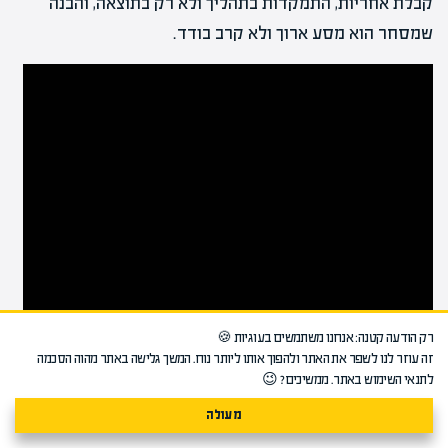
קבלת אחריות, התמקדות בתהליך ולא רק בתוצאה, והבנה
שמסחר הוא מסע ארוך ולא קרב בודד.
רק הודעה קטנה: אנחנו משתמשים בעוגיות 🍪
זה עוזר לנו לשפר את האתר ולהפוך אותו ליותר נוח. המשך גלישה באתר מהוה הסכמה
לתנאי השימוש באתר. ממשיכים? 😉
מעולה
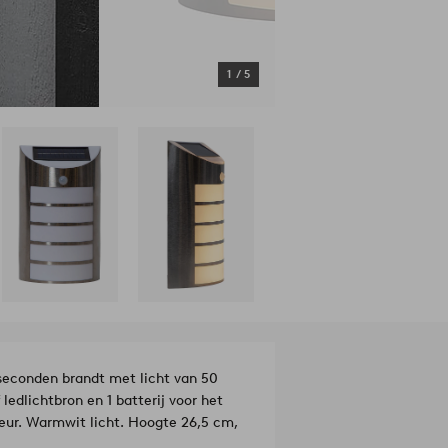
1
/
5
seconden brandt met licht van 50
ledlichtbron en 1 batterij voor het
rdeur. Warmwit licht. Hoogte 26,5 cm,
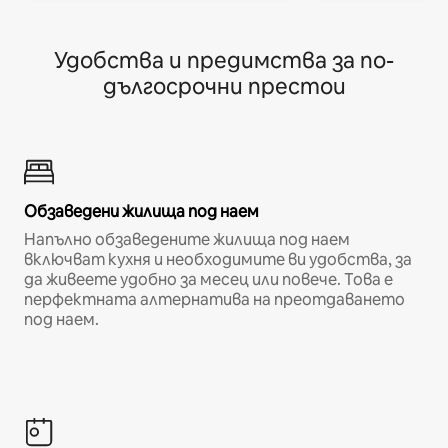
Удобства и предимства за по-
дългосрочни престои
Обзаведени жилища под наем
Напълно обзаведените жилища под наем
включват кухня и необходимите ви удобства, за
да живеете удобно за месец или повече. Това е
перфектната алтернатива на преотдаването
под наем.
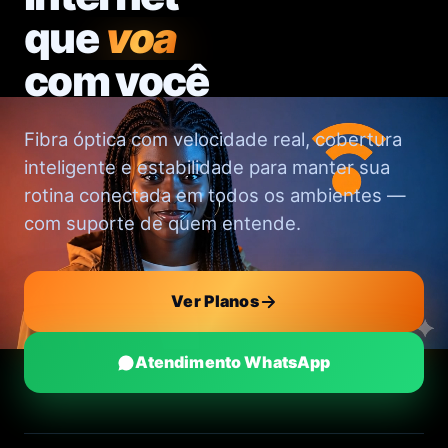
que
voa
com você
Fibra óptica com velocidade real, cobertura
inteligente e estabilidade para manter sua
rotina conectada em todos os ambientes —
com suporte de quem entende.
Ver Planos
Atendimento WhatsApp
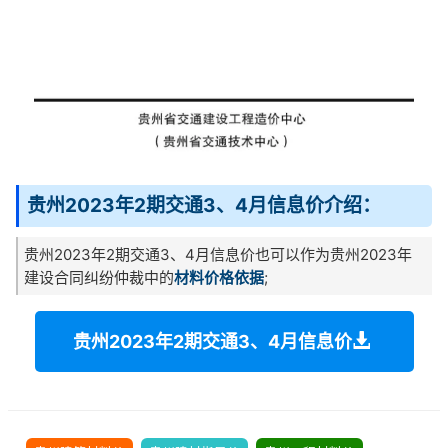
贵州2023年2期交通3、4月信息价介绍：
贵州2023年2期交通3、4月信息价也可以作为贵州2023年
建设合同纠纷仲裁中的
材料价格依据
;
贵州2023年2期交通3、4月信息价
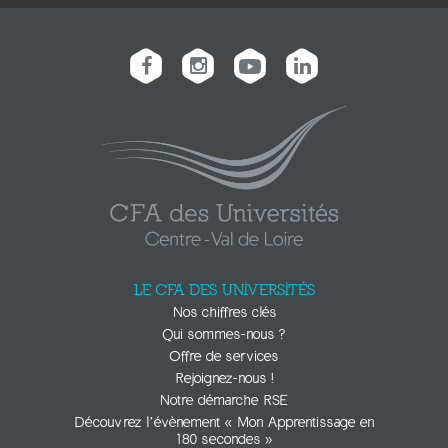
LE CFA DES UNIVERSITÉS
Nos chiffres clés
Qui sommes-nous ?
Offre de services
Rejoignez-nous !
Notre démarche RSE
Découvrez l’évènement « Mon Apprentissage en
180 secondes »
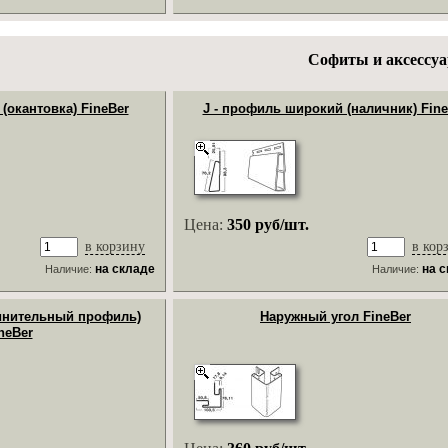
Софиты и аксессу
(окантовка) FineBer
J - профиль широкий (наличник) Fine
Цена:
350 руб/шт.
в корзину
в кор
на складе
на 
Наличие:
Наличие:
динительный профиль)
Наружный угол FineBer
neBer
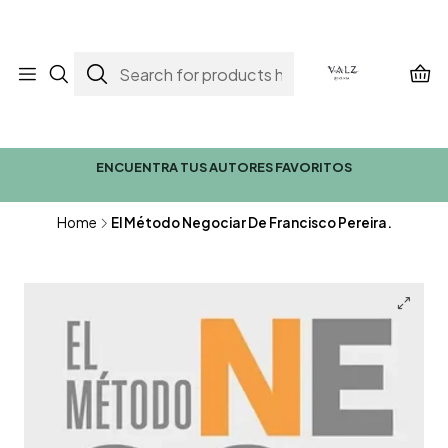
ENCUENTRA TUS AUTORES FAVORITOS
Home
El Método Negociar De Francisco Pereira.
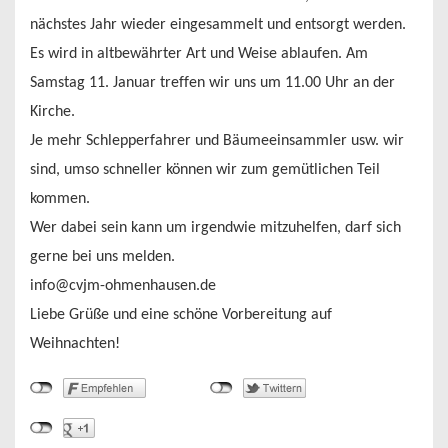
nächstes Jahr wieder eingesammelt und entsorgt werden.
Es wird in altbewährter Art und Weise ablaufen. Am
Samstag 11. Januar treffen wir uns um 11.00 Uhr an der
Kirche.
Je mehr Schlepperfahrer und Bäumeeinsammler usw. wir
sind, umso schneller können wir zum gemütlichen Teil
kommen.
Wer dabei sein kann um irgendwie mitzuhelfen, darf sich
gerne bei uns melden.
info@cvjm-ohmenhausen.de
Liebe Grüße und eine schöne Vorbereitung auf
Weihnachten!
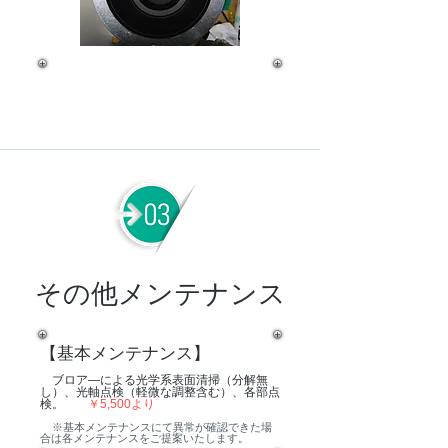
その他メンテナンス
【基本メンテナンス】
ブロア―による光学系表面清掃（分解無
し）、光軸点検（軽微な調整含む）、各部点
検。
￥5,500より
※基本メンテナンスにて異常が確認できた場
合は各メンテナンスをご提案いたします。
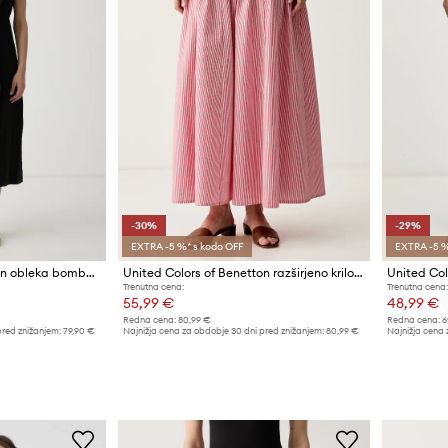
-30%
-29%
EXTRA -5 %* s kodo OFF
EXTRA -5 %
United Colors of Benetton obleka bombažna
United Colors of Benetton razširjeno krilo z bombažem
Trenutna cena:
Trenutna cena:
55,99 €
48,99 €
Redna cena:
80,99 €
Redna cena:
6
pred znižanjem:
79,90 €
Najnižja cena za obdobje 30 dni pred znižanjem:
80,99 €
Najnižja cena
────────────────────────────────────────
» WHAT IS EXPECTED:
Starting from the data above, filter for lines with "pred" and copy each one.

» FINISHED EXERCISE:
pred znižanjem:
Najnižja cena za obdobje 30 dni pred znižanjem:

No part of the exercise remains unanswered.